Figure 4-24. CALCRUST Metacomputing

In order to achieve reasonable interactivity, an elapsed time of one second or less was desired between the user's view selection and display of a static 3D rendering. For fly-by visualizations, the goal was to generate 10-15 frames per second. However, using a single computer such as the Cray C90 for all computations required on the order of 30 seconds to generate a single frame.

The nature of the 3D rendering processing made it well-matched to a highly parallel distributed memory machine such as the Intel Paragon, while shared-memory vector machines such as the Cray were a better match for 2D preprocessing of the very large raw data sets. By assigning the Landsat, elevation, and seismic 2D processing to different machines, a pipeline could be created which allowed the three datasets to be processed in parallel while their output was sent to a fourth machine for rendering, with the latter's output sent to a frame buffer or high-resolution workstation for display.

In experiments carried out using Casa machines and connectivity available at about the mid-point of the effort, a Cray C90 at SDSC and a Cray YMP at JPL were used for 2D processing, a 512-processor Intel Delta (a precursor to the Paragon) at Caltech was used for 3D rendering, and a workstation at JPL was used to provide visualization control and display. Using the Express control software developed as part of the Casa effort, a user at the workstation could initiate the processing pipeline on the other machines, with a wireframe or other low-resolution rendering used to select a new orientation or fly-by for high resolution display. A visualization software program called Surveyor was developed by JPL as part of this effort to allow the workstation and Intel Delta to be used interactively for terrain rendering.

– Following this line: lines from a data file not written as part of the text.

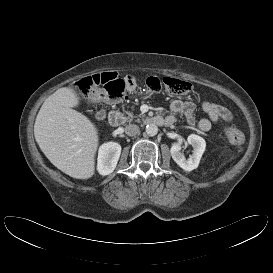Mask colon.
Instances as JSON below:
<instances>
[{
    "mask_svg": "<svg viewBox=\"0 0 273 273\" xmlns=\"http://www.w3.org/2000/svg\"><path fill=\"white\" fill-rule=\"evenodd\" d=\"M102 86L103 91L98 93L95 87ZM147 90L152 94H158L163 89L171 95L181 96L191 90V84L186 80L173 77H150L146 81ZM126 79L115 72L97 73L85 77L77 82L76 90L79 96L85 100L104 99L106 101H119L125 98ZM224 131L229 141L237 148L245 144L244 134L231 125H226Z\"/></svg>",
    "mask_w": 273,
    "mask_h": 273,
    "instance_id": "5ec220e1",
    "label": "colon"
}]
</instances>
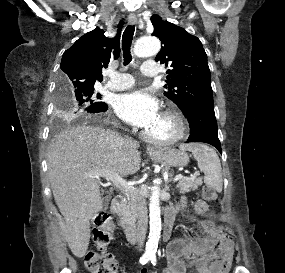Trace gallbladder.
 Masks as SVG:
<instances>
[{
	"label": "gallbladder",
	"instance_id": "1",
	"mask_svg": "<svg viewBox=\"0 0 285 273\" xmlns=\"http://www.w3.org/2000/svg\"><path fill=\"white\" fill-rule=\"evenodd\" d=\"M111 199L110 195H107L103 198V209H106L108 207L109 201Z\"/></svg>",
	"mask_w": 285,
	"mask_h": 273
}]
</instances>
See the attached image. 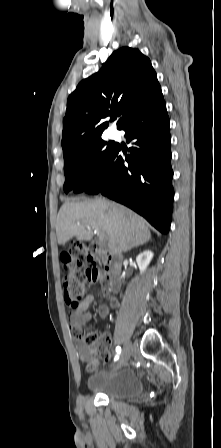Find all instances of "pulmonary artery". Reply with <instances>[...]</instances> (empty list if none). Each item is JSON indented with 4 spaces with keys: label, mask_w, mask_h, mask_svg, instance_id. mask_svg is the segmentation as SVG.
Listing matches in <instances>:
<instances>
[{
    "label": "pulmonary artery",
    "mask_w": 221,
    "mask_h": 448,
    "mask_svg": "<svg viewBox=\"0 0 221 448\" xmlns=\"http://www.w3.org/2000/svg\"><path fill=\"white\" fill-rule=\"evenodd\" d=\"M109 135H110L111 138H115L117 136L116 132L114 130H111Z\"/></svg>",
    "instance_id": "pulmonary-artery-1"
}]
</instances>
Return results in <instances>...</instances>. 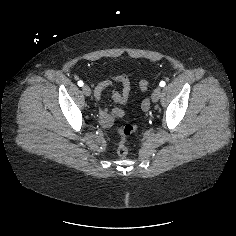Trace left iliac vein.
Masks as SVG:
<instances>
[{"mask_svg": "<svg viewBox=\"0 0 236 236\" xmlns=\"http://www.w3.org/2000/svg\"><path fill=\"white\" fill-rule=\"evenodd\" d=\"M162 94V90L160 87L155 88V90L153 91L152 95H151V99L153 102H158V100L160 99Z\"/></svg>", "mask_w": 236, "mask_h": 236, "instance_id": "1", "label": "left iliac vein"}]
</instances>
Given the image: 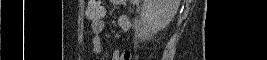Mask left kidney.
Segmentation results:
<instances>
[{
    "mask_svg": "<svg viewBox=\"0 0 267 60\" xmlns=\"http://www.w3.org/2000/svg\"><path fill=\"white\" fill-rule=\"evenodd\" d=\"M179 0H146L142 5L141 17L152 31L164 29L174 18Z\"/></svg>",
    "mask_w": 267,
    "mask_h": 60,
    "instance_id": "1",
    "label": "left kidney"
}]
</instances>
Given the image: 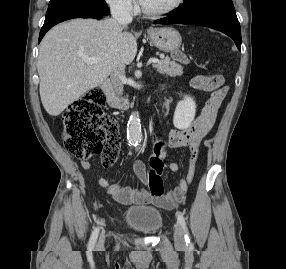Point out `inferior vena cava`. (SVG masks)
<instances>
[{"label": "inferior vena cava", "mask_w": 286, "mask_h": 269, "mask_svg": "<svg viewBox=\"0 0 286 269\" xmlns=\"http://www.w3.org/2000/svg\"><path fill=\"white\" fill-rule=\"evenodd\" d=\"M111 14L114 20L120 25H127L132 21L130 9L124 5L114 6L111 9ZM112 83L116 92L120 95L123 93L124 80H125V66H120L115 69L111 75Z\"/></svg>", "instance_id": "602c4592"}]
</instances>
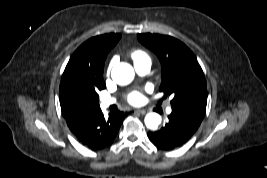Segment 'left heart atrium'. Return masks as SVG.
<instances>
[{
	"label": "left heart atrium",
	"mask_w": 267,
	"mask_h": 178,
	"mask_svg": "<svg viewBox=\"0 0 267 178\" xmlns=\"http://www.w3.org/2000/svg\"><path fill=\"white\" fill-rule=\"evenodd\" d=\"M126 99L130 104L138 105L143 102L144 97L141 91L133 90L127 94Z\"/></svg>",
	"instance_id": "1"
}]
</instances>
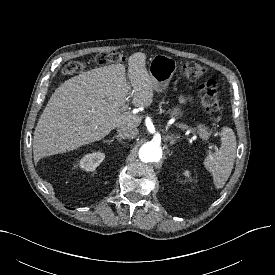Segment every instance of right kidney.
<instances>
[{
  "label": "right kidney",
  "mask_w": 275,
  "mask_h": 275,
  "mask_svg": "<svg viewBox=\"0 0 275 275\" xmlns=\"http://www.w3.org/2000/svg\"><path fill=\"white\" fill-rule=\"evenodd\" d=\"M105 155L101 152H94L85 155L80 161L79 166L80 168L86 171H94L97 166L104 160Z\"/></svg>",
  "instance_id": "obj_1"
}]
</instances>
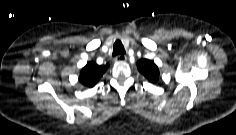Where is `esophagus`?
Segmentation results:
<instances>
[{"label": "esophagus", "mask_w": 236, "mask_h": 135, "mask_svg": "<svg viewBox=\"0 0 236 135\" xmlns=\"http://www.w3.org/2000/svg\"><path fill=\"white\" fill-rule=\"evenodd\" d=\"M127 60V57L124 54H120L115 58V61L117 62H124Z\"/></svg>", "instance_id": "1"}]
</instances>
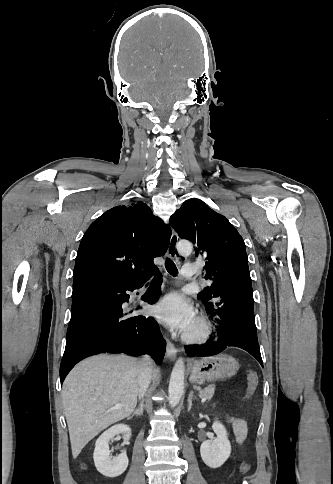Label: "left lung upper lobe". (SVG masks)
Masks as SVG:
<instances>
[{"label": "left lung upper lobe", "instance_id": "1", "mask_svg": "<svg viewBox=\"0 0 333 484\" xmlns=\"http://www.w3.org/2000/svg\"><path fill=\"white\" fill-rule=\"evenodd\" d=\"M182 239L192 241L197 255L205 257V278L214 281L216 272L230 262L248 264L245 243L234 226L221 214L197 200L186 201L170 218ZM241 275H244L241 272ZM217 285L204 288L198 298L205 304L215 298ZM215 300H217L215 298Z\"/></svg>", "mask_w": 333, "mask_h": 484}]
</instances>
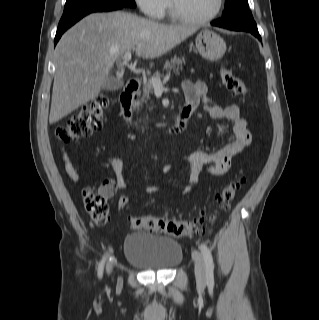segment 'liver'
<instances>
[{
    "label": "liver",
    "mask_w": 319,
    "mask_h": 320,
    "mask_svg": "<svg viewBox=\"0 0 319 320\" xmlns=\"http://www.w3.org/2000/svg\"><path fill=\"white\" fill-rule=\"evenodd\" d=\"M197 28L166 25L117 11L83 18L59 40L55 49L49 122H58L98 97L117 59L135 50L142 58H157L180 44Z\"/></svg>",
    "instance_id": "1"
}]
</instances>
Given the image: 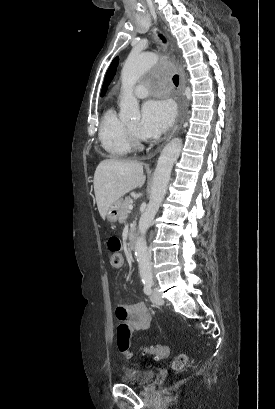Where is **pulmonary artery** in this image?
Here are the masks:
<instances>
[{"mask_svg": "<svg viewBox=\"0 0 275 409\" xmlns=\"http://www.w3.org/2000/svg\"><path fill=\"white\" fill-rule=\"evenodd\" d=\"M146 86L145 85H137L135 87V93L137 97L144 98L146 96Z\"/></svg>", "mask_w": 275, "mask_h": 409, "instance_id": "pulmonary-artery-1", "label": "pulmonary artery"}]
</instances>
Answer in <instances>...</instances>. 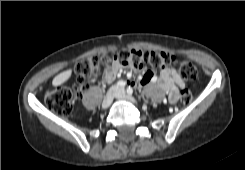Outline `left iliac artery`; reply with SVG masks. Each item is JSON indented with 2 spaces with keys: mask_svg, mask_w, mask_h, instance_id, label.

Because of the processing-intensive nature of the problem, the best results which could be obtained from the above configuration involved a total latency of about 5 seconds to generate a single frame, with a corresponding frame rate of 0.2 frames/second for fly-by visualizations. The dominant component of this latency was the 2D processing on the Crays. The 3D processing was successfully parallelized on the Intel Delta through the replacement of a traditional ray-casting technique with a new ray identification approach. Although the Delta's I/O limitation of 5 Mbytes/second would have been an impediment to further speedups, it proved sufficient for these experiments due to the 2D processing bottleneck.

While the goal of less than one-second total latency was not achieved with the machine complement used for the experiments, the resulting metacomputer nevertheless provided a major advance relative to previous capabilities in this area, with the techniques subsequently applied to a high-resolution visualization of the California Landers earthquake. More generally, this work is expected to have wide applicability to the scientific evaluation of very large distributed datasets produced by systems such as NASA's Earth Observing System.